On Monday, April 18, Children’s Minnesota welcomed Sen. Amy Klobuchar, D-Minnesota, to its Minneapolis hospital for a press conference where the senator called for the passage of legislation aimed to protect children from falling furniture. The Stop Tip-overs of Unstable, Risky Dressers on Youth Act, or STURDY Act, would require the Consumer Product Safety Commission (CPSC) to revise the safety standards for furniture like dressers, bureaus or chests of drawers to protect children from tip-over related death or injury.
According to the CPSC, more than 580 people have died from tip-overs in the last two decades, 81% of the deaths were children, including Janet McGee’s 22-month-old son, Ted. During the press conference, McGee shared Ted’s story and her efforts to push for better furniture safety measures during the press conference.
“Since my son died in 2016, 52 more people that we know of have been killed by a tip-over. And this, unfortunately, will continue to happen until clothing storage units can be designed inherently stable following the passage of the STURDY Act,” said McGee. “As parents, we worry about many things; furniture falling on our children should not be one of them.”
Sen. Klobuchar is one of the original cosponsors of the bipartisan STURDY Act.

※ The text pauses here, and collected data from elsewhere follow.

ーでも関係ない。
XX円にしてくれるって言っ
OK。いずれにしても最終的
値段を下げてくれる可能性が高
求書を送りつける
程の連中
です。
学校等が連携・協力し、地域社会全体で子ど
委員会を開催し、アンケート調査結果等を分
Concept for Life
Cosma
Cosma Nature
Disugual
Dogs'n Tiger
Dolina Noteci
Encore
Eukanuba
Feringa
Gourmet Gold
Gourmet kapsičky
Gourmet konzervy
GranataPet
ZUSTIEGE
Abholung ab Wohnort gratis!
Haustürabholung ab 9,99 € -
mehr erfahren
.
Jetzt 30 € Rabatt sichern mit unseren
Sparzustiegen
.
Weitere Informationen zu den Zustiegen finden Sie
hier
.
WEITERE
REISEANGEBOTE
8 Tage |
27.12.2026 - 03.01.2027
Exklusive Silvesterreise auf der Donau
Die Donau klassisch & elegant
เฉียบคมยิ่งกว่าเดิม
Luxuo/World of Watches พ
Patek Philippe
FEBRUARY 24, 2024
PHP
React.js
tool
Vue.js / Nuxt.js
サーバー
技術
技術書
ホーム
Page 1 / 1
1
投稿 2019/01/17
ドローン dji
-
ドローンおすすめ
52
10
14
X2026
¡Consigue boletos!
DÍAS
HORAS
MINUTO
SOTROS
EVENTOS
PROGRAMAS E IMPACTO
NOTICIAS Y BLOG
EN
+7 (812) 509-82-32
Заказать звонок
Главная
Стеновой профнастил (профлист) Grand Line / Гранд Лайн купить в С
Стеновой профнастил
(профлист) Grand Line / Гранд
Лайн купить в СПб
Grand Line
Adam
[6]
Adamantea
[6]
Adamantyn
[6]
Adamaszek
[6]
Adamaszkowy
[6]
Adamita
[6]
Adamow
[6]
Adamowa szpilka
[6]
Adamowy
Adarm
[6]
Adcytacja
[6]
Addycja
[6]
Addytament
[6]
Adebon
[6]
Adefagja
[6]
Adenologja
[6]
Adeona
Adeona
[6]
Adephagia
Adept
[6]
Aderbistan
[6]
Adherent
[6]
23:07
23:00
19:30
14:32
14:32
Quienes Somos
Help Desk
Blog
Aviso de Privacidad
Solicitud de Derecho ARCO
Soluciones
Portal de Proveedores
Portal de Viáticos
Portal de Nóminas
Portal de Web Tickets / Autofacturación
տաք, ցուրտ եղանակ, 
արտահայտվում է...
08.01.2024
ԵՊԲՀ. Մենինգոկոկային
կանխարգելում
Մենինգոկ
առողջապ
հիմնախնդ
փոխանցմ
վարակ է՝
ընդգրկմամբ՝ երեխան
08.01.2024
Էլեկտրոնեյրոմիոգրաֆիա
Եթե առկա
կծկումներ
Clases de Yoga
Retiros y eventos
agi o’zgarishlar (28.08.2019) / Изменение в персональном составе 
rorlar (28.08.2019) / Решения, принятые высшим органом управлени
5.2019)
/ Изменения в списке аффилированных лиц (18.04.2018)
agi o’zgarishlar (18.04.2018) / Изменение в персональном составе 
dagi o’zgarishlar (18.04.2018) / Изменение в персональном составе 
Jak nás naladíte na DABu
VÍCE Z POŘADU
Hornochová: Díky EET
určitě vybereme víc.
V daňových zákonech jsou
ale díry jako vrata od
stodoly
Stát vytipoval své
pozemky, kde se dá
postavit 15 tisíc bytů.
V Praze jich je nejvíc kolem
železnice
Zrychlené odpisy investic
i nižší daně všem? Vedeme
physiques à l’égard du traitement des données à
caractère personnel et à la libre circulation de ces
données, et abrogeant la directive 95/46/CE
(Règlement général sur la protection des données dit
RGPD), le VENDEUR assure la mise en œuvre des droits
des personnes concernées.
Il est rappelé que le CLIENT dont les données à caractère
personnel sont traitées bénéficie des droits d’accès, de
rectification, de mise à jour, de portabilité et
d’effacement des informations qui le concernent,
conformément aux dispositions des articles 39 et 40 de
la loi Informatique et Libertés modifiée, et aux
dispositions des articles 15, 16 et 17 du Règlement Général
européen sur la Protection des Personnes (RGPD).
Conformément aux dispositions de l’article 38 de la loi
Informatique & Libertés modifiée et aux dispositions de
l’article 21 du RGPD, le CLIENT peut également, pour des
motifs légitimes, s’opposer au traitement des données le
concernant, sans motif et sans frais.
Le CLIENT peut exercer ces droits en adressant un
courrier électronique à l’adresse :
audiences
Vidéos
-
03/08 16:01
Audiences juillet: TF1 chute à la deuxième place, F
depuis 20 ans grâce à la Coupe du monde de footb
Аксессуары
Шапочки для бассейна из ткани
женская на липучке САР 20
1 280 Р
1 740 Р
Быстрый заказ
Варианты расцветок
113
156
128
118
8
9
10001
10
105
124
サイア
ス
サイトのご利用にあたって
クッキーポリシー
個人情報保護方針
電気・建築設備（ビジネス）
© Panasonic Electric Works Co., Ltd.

“One way we can make sure we never forget Teddy is to make sure it doesn’t happen to other kids,” remarked Sen. Klobuchar.
Children’s Minnesota president and CEO, Dr. Marc Gorelick, shared how the organization partnered with McGee after hearing the story of her son. McGee partnered with the Children’s Minnesota injury prevention team to create videos that could inform families from diverse cultural backgrounds about safety measures to prevent tip-overs. “But we know our injury prevention work is just one small piece of the puzzle,” said Dr. Gorelick. “Policy changes, like the ones included in the STURDY Act, are vitally important to preventing injuries and fatalities.”
According to Dr. Andrew Kiragu, a critical care physician at Children’s Minnesota, over the past decade, 100 children have ended up in the Children’s Minnesota emergency departments because of a furniture tip-over.
“We shouldn’t stand by and allow potentially dangerous products to be available for sale. The STURDY act takes the burden off of families and ensures that the products themselves are built to a higher standard, with safety in mind from the very beginning,” Dr. Kiragu said during the press conference.
Sen. Klobuchar sits on the Senate Commerce Committee which has plans to consider the STURDY ACT.